• What is being asked: The answer should contain all of the data, retyped without any alteration.

• Source information:
[Start of Attachment]

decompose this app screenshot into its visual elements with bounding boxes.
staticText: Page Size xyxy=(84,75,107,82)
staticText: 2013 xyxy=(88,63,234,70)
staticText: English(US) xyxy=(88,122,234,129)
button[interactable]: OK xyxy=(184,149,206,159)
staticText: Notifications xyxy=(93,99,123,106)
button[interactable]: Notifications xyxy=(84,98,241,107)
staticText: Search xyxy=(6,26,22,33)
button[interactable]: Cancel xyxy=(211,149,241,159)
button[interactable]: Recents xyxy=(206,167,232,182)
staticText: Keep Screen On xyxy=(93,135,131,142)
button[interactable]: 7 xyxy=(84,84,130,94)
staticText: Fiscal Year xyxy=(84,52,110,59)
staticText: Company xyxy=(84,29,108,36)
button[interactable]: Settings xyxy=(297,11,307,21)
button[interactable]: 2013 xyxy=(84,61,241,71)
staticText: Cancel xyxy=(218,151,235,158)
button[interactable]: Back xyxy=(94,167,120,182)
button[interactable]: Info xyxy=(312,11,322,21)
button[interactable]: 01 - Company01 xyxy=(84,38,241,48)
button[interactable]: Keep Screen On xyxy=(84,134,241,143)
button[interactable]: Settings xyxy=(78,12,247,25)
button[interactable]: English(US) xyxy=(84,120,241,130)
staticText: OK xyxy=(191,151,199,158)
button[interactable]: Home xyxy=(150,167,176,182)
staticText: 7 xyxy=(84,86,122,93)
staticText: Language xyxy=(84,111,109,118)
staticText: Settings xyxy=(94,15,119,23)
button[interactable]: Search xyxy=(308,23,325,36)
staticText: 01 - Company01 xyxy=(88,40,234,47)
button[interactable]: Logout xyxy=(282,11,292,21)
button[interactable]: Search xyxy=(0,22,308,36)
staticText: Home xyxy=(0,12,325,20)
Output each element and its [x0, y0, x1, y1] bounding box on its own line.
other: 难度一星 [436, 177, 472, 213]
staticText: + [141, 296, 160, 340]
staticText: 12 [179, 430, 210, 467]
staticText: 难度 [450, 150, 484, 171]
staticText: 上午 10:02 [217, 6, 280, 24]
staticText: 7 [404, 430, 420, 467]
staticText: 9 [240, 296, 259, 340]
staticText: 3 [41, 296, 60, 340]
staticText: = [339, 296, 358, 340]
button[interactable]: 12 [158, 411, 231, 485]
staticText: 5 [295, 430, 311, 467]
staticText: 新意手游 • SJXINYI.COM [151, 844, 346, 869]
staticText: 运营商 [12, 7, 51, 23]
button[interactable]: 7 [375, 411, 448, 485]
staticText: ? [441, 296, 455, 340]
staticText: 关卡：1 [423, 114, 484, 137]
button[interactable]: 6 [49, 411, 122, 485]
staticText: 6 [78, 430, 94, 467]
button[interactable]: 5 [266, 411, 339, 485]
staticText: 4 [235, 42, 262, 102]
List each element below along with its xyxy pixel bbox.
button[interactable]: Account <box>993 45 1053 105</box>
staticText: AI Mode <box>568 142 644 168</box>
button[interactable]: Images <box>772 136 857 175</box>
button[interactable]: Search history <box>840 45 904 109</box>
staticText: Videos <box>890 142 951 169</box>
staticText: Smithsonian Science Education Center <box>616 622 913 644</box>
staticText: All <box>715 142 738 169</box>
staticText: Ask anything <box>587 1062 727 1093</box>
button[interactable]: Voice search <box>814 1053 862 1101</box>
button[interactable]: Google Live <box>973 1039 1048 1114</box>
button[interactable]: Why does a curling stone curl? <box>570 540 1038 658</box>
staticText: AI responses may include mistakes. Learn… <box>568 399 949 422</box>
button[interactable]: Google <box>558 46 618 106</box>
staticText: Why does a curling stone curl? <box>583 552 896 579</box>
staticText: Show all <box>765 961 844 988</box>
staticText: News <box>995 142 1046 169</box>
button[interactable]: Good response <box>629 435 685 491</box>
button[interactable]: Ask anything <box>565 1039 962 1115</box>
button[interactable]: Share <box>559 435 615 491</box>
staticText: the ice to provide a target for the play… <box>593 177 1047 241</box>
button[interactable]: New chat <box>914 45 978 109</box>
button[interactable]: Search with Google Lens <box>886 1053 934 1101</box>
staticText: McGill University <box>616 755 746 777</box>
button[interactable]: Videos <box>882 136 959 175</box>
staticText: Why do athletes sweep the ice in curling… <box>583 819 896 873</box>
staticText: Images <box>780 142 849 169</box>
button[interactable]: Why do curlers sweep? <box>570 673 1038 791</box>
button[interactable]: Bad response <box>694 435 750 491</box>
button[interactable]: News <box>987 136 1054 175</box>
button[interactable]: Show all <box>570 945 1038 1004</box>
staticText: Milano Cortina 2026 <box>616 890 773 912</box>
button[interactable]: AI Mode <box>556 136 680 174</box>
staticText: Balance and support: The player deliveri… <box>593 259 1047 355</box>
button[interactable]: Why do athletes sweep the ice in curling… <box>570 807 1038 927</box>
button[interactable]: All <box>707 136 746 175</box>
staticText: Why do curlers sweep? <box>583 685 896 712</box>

[End of Attachment]

• Answer section:
decompose this app screenshot into its visual elements with bounding boxes.
staticText: Page Size xyxy=(84,75,107,82)
staticText: 2013 xyxy=(88,63,234,70)
staticText: English(US) xyxy=(88,122,234,129)
button[interactable]: OK xyxy=(184,149,206,159)
staticText: Notifications xyxy=(93,99,123,106)
button[interactable]: Notifications xyxy=(84,98,241,107)
staticText: Search xyxy=(6,26,22,33)
button[interactable]: Cancel xyxy=(211,149,241,159)
button[interactable]: Recents xyxy=(206,167,232,182)
staticText: Keep Screen On xyxy=(93,135,131,142)
button[interactable]: 7 xyxy=(84,84,130,94)
staticText: Fiscal Year xyxy=(84,52,110,59)
staticText: Company xyxy=(84,29,108,36)
button[interactable]: Settings xyxy=(297,11,307,21)
button[interactable]: 2013 xyxy=(84,61,241,71)
staticText: Cancel xyxy=(218,151,235,158)
button[interactable]: Back xyxy=(94,167,120,182)
button[interactable]: Info xyxy=(312,11,322,21)
button[interactable]: 01 - Company01 xyxy=(84,38,241,48)
button[interactable]: Keep Screen On xyxy=(84,134,241,143)
button[interactable]: Settings xyxy=(78,12,247,25)
button[interactable]: English(US) xyxy=(84,120,241,130)
staticText: OK xyxy=(191,151,199,158)
button[interactable]: Home xyxy=(150,167,176,182)
staticText: 7 xyxy=(84,86,122,93)
staticText: Language xyxy=(84,111,109,118)
staticText: Settings xyxy=(94,15,119,23)
button[interactable]: Search xyxy=(308,23,325,36)
staticText: 01 - Company01 xyxy=(88,40,234,47)
button[interactable]: Logout xyxy=(282,11,292,21)
button[interactable]: Search xyxy=(0,22,308,36)
staticText: Home xyxy=(0,12,325,20)
Output each element and its [x0, y0, x1, y1] bounding box on its own line.
other: 难度一星 [436, 177, 472, 213]
staticText: + [141, 296, 160, 340]
staticText: 12 [179, 430, 210, 467]
staticText: 难度 [450, 150, 484, 171]
staticText: 上午 10:02 [217, 6, 280, 24]
staticText: 7 [404, 430, 420, 467]
staticText: 9 [240, 296, 259, 340]
staticText: 3 [41, 296, 60, 340]
staticText: = [339, 296, 358, 340]
button[interactable]: 12 [158, 411, 231, 485]
staticText: 5 [295, 430, 311, 467]
staticText: 新意手游 • SJXINYI.COM [151, 844, 346, 869]
staticText: 运营商 [12, 7, 51, 23]
button[interactable]: 7 [375, 411, 448, 485]
staticText: ? [441, 296, 455, 340]
staticText: 关卡：1 [423, 114, 484, 137]
button[interactable]: 6 [49, 411, 122, 485]
staticText: 6 [78, 430, 94, 467]
button[interactable]: 5 [266, 411, 339, 485]
staticText: 4 [235, 42, 262, 102]
List each element below along with its xyxy pixel bbox.
button[interactable]: Account <box>993 45 1053 105</box>
staticText: AI Mode <box>568 142 644 168</box>
button[interactable]: Images <box>772 136 857 175</box>
button[interactable]: Search history <box>840 45 904 109</box>
staticText: Videos <box>890 142 951 169</box>
staticText: Smithsonian Science Education Center <box>616 622 913 644</box>
staticText: All <box>715 142 738 169</box>
staticText: Ask anything <box>587 1062 727 1093</box>
button[interactable]: Voice search <box>814 1053 862 1101</box>
button[interactable]: Google Live <box>973 1039 1048 1114</box>
button[interactable]: Why does a curling stone curl? <box>570 540 1038 658</box>
staticText: AI responses may include mistakes. Learn… <box>568 399 949 422</box>
button[interactable]: Google <box>558 46 618 106</box>
staticText: Why does a curling stone curl? <box>583 552 896 579</box>
staticText: Show all <box>765 961 844 988</box>
staticText: News <box>995 142 1046 169</box>
button[interactable]: Good response <box>629 435 685 491</box>
button[interactable]: Ask anything <box>565 1039 962 1115</box>
button[interactable]: Share <box>559 435 615 491</box>
staticText: the ice to provide a target for the play… <box>593 177 1047 241</box>
button[interactable]: New chat <box>914 45 978 109</box>
button[interactable]: Search with Google Lens <box>886 1053 934 1101</box>
staticText: McGill University <box>616 755 746 777</box>
button[interactable]: Videos <box>882 136 959 175</box>
staticText: Why do athletes sweep the ice in curling… <box>583 819 896 873</box>
staticText: Images <box>780 142 849 169</box>
button[interactable]: Why do curlers sweep? <box>570 673 1038 791</box>
button[interactable]: Bad response <box>694 435 750 491</box>
button[interactable]: News <box>987 136 1054 175</box>
button[interactable]: Show all <box>570 945 1038 1004</box>
staticText: Milano Cortina 2026 <box>616 890 773 912</box>
button[interactable]: AI Mode <box>556 136 680 174</box>
staticText: Balance and support: The player deliveri… <box>593 259 1047 355</box>
button[interactable]: Why do athletes sweep the ice in curling… <box>570 807 1038 927</box>
button[interactable]: All <box>707 136 746 175</box>
staticText: Why do curlers sweep? <box>583 685 896 712</box>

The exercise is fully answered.